-テレワーク推進、支援 業務効率化し顧客も満足- 「中部システムセンター」社長 田中裕嗣さん

【「新しい働き方を推進、支援していきたい」と話す田中さん=津市一身田平野で】

 津市一身田平野の「中部システムセンター」は、キヤノン代理店として父嗣泰さん(71)が昭和52年に創業。市内を中心にコピー機の販売とリースに携わり、平成になってからはオフィス家具や業務用ソフトも取り扱うようになり、県全域にエリアを拡大した。

 平成26年、会長に退いた父から経営を引き継いだ。従来のオフィス機器販売とリースに加え、労働内容の改善と快適な職場環境を提案する働き方改革コンサルティングに力を注ぎ、新規の顧客を増やしている。

 津市で2人きょうだいの長男として生まれた。幼い頃から跡継ぎ息子と周囲に言われてきたが家業に興味を持てなかった。中高6年間はテニスに打ち込み、将来は建築に関わる仕事に就こうと決め、長野県の信州大学工学部に進学した。

 社会開発工学科建築コース3年からは構造系の研究室に入り、大学院修了まで学んだ。勉学の傍ら、テニスのサークル活動やギターの弾き語りで自作曲を披露する路上ライブなどを楽しみ、充実した学生生活を送った。

 卒業を前に人生初の挫折感を味わった。教授から勧められた就職先のゼネコンやハウスメーカーなどで活躍する自分の姿がどうしてもイメージできず、建築業から離れることを決意した。東京のベンチャー企業に就職したが長続きせず、派遣社員として働くようになった。

 その様子を案じた父の紹介で、「キヤノンマーケティングジャパン」東京本社に入社した。新規開拓の営業で何カ月も成果を上げられずに悩む中、的確な提案ができるよう商品知識を深め、じっくりと信頼関係を築いていくことが課題解決になるのではと思い当たった。

 帰宅後も必死で商品や業界の課題について勉強した。機器単体での売り込みではなく、コピー機と基幹システムをつなぐことで能率アップとともにオフィス全体の環境改善になり、経営課題である長時間労働の解消にも役立つことを提案できたらと考えるようになった。2年後、大口の契約を獲得し営業マンとしての喜びをかみしめた。

 同社を3年余で退社し、新たなスキルを身につけようと、企業ごとに適した労働環境改善のアドバイスをする「人事・組織コンサルティング」会社に4年間勤務した。その後、津市に戻り「中部システムセンター」に入社した。

 父の下で営業を手伝いながら、まず社内の業務効率化を図った。取引先との通信接続によって機器の不具合を未然に防ぎ、故障時に迅速に対応できる遠隔監視体制を構築。顧客は機器故障による仕事の中断がなくなり、自社にとっては社員の残業や休日出勤を大幅に減らすことができ働き方改革につながることを確信した。

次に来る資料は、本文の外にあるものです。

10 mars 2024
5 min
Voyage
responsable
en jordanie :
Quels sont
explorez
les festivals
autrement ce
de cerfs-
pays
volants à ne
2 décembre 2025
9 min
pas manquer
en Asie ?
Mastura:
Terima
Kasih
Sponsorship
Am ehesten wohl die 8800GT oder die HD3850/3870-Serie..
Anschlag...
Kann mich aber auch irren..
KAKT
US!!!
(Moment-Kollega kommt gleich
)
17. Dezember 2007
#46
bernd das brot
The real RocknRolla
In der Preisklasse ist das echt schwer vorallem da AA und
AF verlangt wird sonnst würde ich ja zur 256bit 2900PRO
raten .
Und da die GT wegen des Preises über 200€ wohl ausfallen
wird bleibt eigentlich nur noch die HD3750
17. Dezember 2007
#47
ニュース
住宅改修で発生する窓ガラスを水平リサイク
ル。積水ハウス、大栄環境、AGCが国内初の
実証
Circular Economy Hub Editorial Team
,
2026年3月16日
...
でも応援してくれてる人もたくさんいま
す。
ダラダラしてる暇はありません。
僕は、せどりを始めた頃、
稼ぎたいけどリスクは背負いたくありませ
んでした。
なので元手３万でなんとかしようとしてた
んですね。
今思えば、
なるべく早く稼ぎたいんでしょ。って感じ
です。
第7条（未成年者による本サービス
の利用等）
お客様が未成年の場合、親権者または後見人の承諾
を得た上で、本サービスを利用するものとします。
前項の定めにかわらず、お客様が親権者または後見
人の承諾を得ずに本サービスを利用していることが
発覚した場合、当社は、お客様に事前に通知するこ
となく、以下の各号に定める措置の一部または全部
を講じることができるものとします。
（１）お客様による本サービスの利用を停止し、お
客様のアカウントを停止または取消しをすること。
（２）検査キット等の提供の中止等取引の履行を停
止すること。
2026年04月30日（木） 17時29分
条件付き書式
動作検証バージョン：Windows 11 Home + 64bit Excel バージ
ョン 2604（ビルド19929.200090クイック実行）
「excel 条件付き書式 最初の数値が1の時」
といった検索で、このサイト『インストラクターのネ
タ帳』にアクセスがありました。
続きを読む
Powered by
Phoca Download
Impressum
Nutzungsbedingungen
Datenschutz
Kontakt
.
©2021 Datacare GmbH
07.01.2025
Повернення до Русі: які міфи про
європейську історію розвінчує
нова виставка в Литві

 時間外でもお客様対応をしてきた父に納得してもらえるまで時間が掛かったが、入社から3年後に「全てお前に任せる」と言って父は会長職に退いた。以後、2代目社長として「残業を減らしながら、お客様の満足度をあげていこう」を合言葉に、育児・介護世代の社員を支援するファミリー時間休暇制度や繰り上げ勤務制度などの社内改革を進めていった。

 2年後の平成28年には、第1回ホワイト企業アワードの「西日本大賞」と「ワークライフバランス部門賞」、翌29年には第2回同アワード「労働時間削減部門大賞」を連続受賞した。対外的に評価されたことでさらに自社実践を進め、そのノウハウを基に本格的にコンサルティング事業を始め業績を伸ばしている。

 妻と子ども3人の5人家族。午後6時には帰宅して家族そろって夕食を囲み、ひとりひとりの話に耳を傾ける。子どもたちが好きなゲームを楽しみ、流行のダンスに興じる。「家族と過ごす時間が何よりの癒やしです」と話す。

 働き方改革が叫ばれる中、平成30年度に県から委託された「働き方改革取組拡散事業」を県内企業に展開。また、コロナ禍の令和2年度には「テレワーク導入促進事業」を受託し、機器導入やIT(情報技術)ツールの活用、社内体制の整備などを各企業に提案してきた。「今後もより多くの企業にテレワークという新しい働き方を推進、支援していきたい」と語った。

略歴: 昭和53年生まれ。平成15年国立信州大学大学院修了。同年から同22年まで「ITベンチャー会社」「メーカー販売会社」「コンサルティング会社」などに勤務。同22年「中部システムセンター」入社。同26年「中部システムセンター」社長就任。